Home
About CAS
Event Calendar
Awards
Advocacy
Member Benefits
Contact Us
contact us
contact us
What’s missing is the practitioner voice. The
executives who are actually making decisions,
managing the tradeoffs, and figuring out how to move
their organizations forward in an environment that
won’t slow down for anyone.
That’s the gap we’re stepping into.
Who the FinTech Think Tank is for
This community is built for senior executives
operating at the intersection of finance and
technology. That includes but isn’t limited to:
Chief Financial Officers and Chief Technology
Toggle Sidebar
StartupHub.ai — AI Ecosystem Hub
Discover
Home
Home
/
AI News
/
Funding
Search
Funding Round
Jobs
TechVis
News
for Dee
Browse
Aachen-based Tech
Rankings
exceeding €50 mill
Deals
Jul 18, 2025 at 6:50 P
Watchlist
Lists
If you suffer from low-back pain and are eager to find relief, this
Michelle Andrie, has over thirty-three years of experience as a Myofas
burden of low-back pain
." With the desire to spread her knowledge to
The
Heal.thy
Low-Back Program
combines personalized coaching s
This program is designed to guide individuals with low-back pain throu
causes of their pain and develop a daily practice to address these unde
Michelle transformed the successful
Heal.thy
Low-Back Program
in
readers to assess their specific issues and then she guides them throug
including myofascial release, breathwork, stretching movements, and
___
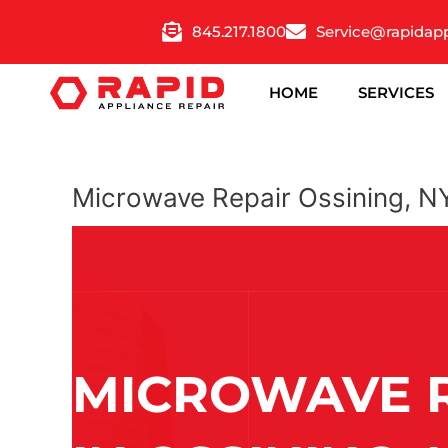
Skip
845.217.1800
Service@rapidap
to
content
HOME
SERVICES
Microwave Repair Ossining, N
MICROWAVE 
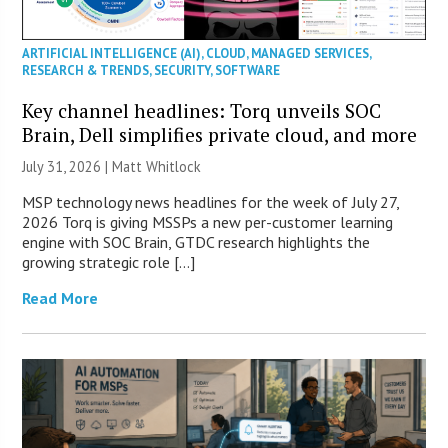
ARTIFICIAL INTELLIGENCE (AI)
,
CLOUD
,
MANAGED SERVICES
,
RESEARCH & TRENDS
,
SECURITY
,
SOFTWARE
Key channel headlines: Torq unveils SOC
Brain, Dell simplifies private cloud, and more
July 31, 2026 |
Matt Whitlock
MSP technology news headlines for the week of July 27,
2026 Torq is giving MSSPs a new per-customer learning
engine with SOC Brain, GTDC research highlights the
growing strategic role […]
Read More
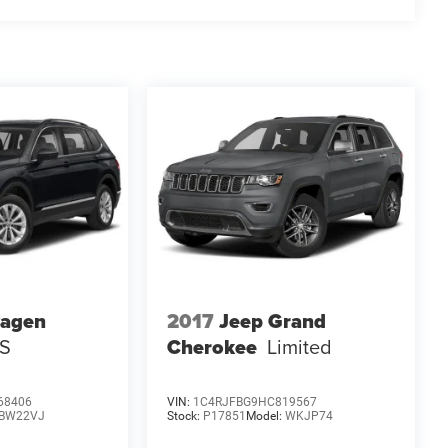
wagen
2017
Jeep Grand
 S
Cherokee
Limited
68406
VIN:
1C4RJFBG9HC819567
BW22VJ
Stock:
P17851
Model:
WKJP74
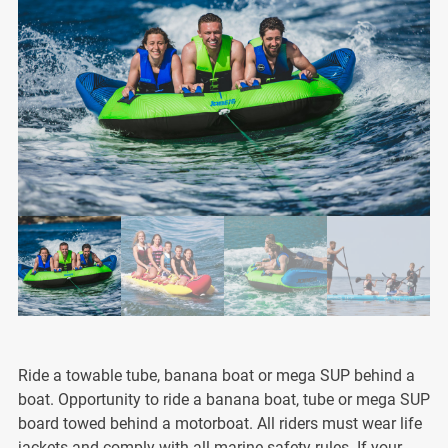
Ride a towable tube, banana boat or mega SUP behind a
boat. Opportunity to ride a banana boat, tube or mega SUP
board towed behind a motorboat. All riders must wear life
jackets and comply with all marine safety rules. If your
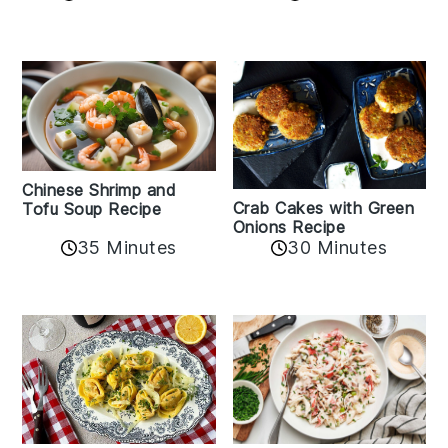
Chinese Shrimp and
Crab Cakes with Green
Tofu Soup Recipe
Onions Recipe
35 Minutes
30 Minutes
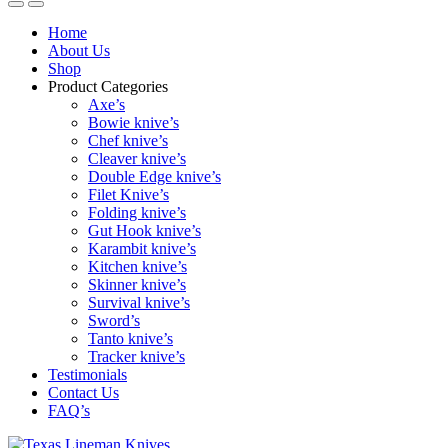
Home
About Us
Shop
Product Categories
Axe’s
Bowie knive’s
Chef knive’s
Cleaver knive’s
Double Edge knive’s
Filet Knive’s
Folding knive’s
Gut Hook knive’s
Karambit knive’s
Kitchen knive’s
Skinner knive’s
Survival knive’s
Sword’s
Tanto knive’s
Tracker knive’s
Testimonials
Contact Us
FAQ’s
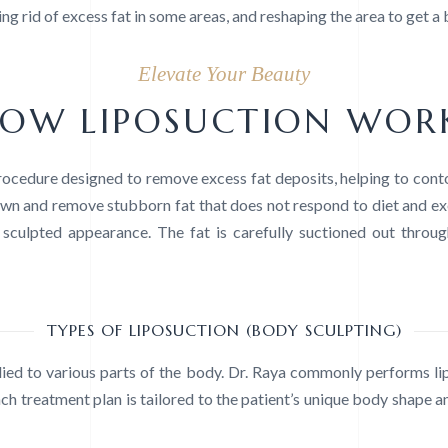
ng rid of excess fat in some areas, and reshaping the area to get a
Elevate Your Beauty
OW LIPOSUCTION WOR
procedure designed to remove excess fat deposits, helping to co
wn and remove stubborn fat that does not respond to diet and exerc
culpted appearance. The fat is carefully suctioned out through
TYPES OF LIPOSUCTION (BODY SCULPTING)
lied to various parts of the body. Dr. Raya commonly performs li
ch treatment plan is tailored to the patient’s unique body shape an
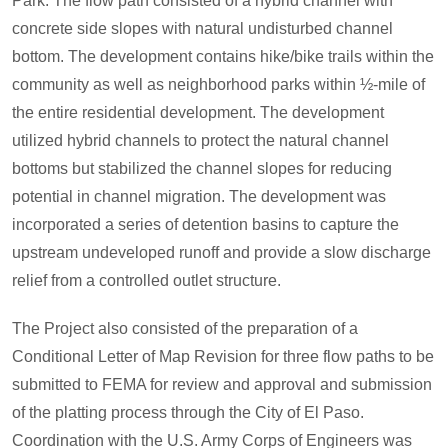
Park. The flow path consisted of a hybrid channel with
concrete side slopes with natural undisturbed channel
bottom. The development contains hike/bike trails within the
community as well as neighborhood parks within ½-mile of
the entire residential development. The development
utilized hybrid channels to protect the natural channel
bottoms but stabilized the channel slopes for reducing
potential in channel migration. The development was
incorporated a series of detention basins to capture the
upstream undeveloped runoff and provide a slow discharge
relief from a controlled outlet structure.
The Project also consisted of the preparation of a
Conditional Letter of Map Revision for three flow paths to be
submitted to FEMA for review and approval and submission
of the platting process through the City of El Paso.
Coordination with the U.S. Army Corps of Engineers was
___
- What the exercise asks -
What is the number of lines in the records above that include the word "pain"? Reply with that number and nothing more.

- Answer to the exercise -
4